他为练就神功,过去每日吐血,甚至忘记了一些人、事、物,可我相信他说的。但他身上那股邪气仍在犹在,那高傲得不屑骗人的个性一点也没变。

他面无表情坦言对我用剧毒,虽是在他神功副作用不记得我的期间,不知为何我还是忍不住伤感了一晚上。
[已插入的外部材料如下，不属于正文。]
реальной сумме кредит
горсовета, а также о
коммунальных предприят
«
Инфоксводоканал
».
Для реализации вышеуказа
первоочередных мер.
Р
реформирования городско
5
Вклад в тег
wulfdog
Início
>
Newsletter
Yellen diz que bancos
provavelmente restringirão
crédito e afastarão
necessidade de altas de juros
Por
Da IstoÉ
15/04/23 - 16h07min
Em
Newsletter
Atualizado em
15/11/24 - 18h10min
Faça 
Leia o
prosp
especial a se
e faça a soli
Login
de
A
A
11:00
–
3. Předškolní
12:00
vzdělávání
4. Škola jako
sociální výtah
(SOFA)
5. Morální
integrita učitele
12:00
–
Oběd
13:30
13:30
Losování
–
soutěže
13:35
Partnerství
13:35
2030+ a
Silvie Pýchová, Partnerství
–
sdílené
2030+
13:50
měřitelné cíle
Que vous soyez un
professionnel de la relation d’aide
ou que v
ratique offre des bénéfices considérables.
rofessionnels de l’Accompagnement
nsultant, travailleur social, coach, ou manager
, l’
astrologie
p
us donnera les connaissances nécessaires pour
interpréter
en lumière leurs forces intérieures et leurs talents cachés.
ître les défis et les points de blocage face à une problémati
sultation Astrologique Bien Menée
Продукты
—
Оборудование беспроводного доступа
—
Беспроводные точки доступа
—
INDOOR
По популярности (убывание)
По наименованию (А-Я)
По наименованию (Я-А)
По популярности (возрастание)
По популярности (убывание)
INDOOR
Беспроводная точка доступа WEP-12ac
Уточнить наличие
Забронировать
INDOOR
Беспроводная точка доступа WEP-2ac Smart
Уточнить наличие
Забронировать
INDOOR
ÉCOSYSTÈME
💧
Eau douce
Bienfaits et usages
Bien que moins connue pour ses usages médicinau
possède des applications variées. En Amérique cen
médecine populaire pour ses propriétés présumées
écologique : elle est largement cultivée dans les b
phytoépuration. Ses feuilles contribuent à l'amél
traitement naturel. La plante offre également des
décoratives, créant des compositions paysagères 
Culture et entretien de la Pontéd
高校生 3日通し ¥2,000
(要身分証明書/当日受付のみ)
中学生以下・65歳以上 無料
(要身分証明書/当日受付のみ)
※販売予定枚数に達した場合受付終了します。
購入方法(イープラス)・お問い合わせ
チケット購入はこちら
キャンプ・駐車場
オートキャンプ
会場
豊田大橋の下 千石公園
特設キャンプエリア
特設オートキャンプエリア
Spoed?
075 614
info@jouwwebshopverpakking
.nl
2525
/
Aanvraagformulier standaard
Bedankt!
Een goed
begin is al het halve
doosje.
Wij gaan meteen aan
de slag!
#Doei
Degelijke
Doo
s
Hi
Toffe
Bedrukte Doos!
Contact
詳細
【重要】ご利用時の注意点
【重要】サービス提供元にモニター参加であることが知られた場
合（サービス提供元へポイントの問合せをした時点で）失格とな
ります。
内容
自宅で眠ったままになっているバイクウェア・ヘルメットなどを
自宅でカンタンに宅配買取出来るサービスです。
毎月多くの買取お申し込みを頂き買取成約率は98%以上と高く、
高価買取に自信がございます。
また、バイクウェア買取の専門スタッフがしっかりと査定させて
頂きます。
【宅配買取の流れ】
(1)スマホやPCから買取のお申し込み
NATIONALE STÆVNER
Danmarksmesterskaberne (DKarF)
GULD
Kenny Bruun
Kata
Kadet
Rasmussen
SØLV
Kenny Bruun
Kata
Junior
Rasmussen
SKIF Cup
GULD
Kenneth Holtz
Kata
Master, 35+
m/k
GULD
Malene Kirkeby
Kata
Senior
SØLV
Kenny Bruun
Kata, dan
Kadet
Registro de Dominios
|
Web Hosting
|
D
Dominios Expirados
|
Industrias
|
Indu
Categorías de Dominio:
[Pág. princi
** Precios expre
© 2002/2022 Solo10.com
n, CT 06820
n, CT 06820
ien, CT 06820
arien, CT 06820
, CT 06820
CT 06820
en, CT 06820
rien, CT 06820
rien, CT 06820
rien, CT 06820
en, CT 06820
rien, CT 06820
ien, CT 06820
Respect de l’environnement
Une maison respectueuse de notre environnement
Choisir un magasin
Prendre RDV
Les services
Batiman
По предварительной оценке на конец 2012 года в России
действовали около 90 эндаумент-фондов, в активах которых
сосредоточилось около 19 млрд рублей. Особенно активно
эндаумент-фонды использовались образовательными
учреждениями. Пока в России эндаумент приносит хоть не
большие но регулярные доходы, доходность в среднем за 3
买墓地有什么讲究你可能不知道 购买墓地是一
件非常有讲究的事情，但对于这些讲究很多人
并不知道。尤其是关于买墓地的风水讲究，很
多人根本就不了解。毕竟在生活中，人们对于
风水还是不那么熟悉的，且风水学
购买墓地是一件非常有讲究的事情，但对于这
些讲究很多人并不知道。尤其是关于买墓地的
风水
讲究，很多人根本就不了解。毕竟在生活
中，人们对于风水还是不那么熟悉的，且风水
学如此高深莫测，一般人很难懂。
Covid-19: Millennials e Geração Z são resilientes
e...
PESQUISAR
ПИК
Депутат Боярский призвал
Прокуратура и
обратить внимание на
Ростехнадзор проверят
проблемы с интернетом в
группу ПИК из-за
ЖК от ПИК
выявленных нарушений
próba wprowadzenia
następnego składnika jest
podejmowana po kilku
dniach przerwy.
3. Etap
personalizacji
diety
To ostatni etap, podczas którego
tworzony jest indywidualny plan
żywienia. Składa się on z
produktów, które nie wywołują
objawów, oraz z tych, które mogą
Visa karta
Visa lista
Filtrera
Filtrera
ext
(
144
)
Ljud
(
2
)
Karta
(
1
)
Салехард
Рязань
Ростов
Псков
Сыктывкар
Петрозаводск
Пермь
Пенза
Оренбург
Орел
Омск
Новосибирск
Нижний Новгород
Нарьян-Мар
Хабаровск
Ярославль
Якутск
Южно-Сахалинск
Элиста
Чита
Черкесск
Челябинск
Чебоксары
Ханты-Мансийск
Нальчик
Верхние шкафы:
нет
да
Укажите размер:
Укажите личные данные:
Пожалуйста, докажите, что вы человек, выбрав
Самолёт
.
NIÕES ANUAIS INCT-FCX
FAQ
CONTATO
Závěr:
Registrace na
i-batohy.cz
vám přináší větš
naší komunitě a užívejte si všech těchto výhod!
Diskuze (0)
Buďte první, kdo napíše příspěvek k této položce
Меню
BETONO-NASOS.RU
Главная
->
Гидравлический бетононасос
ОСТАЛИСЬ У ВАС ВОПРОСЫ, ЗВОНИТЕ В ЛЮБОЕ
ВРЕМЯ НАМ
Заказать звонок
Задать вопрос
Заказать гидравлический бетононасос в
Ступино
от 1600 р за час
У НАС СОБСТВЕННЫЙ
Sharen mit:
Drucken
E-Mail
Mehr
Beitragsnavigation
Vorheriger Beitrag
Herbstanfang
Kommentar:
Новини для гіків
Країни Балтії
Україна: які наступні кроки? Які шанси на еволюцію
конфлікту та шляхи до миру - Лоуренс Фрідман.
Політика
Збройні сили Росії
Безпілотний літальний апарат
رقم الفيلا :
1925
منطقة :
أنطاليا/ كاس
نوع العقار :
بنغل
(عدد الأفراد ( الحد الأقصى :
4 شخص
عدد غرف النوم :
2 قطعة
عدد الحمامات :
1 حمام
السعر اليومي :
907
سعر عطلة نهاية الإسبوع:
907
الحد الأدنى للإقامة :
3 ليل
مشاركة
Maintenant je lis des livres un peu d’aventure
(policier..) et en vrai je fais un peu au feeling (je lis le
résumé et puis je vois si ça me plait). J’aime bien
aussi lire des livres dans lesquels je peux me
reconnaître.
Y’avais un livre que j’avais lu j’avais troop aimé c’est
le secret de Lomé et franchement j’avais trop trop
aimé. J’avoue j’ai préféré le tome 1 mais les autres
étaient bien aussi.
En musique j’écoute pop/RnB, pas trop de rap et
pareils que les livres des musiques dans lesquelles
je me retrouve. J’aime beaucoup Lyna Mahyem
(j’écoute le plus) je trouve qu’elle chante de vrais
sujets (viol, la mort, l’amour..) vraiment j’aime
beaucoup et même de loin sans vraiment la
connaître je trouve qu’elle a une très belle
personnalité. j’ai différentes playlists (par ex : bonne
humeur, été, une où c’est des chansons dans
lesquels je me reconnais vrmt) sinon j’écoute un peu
那晚他竟没有和过去一样将我敲晕,静静地坐在旁边,任由我霸掉他的床,在他被窝里眼泪鼻涕乱抹,高低音乍起乍落不停地哭泣。

直到三更过去,“你哭什么。”

我猛地停止,从被窝钻出来,红了两只眼恶狠狠将他瞪着:“你很想知道?”

他终于正眼瞧了我,漂亮的眼瞳被从未有过的好奇覆盖,他倾身靠近我,抬手拭去我脸颊上的眼泪,仿佛是下意识,他看着指尖那滴晶莹剔透的水珠入了神,修长的手指甚至在微微颤抖。

片刻后,他漫不经心道:“不想。”

“你……”观察了大半晚上,不应该是好奇么!?

我完全找不到威胁他的路径,气得险些炸毛,忍不住又钻回去嚎啕大哭。

无关男女之间调情做戏,哭不是女人的专利,但它是一种很好的发泄方式,也是我新发现:东方无忧害怕的东西。

他害怕我的眼泪。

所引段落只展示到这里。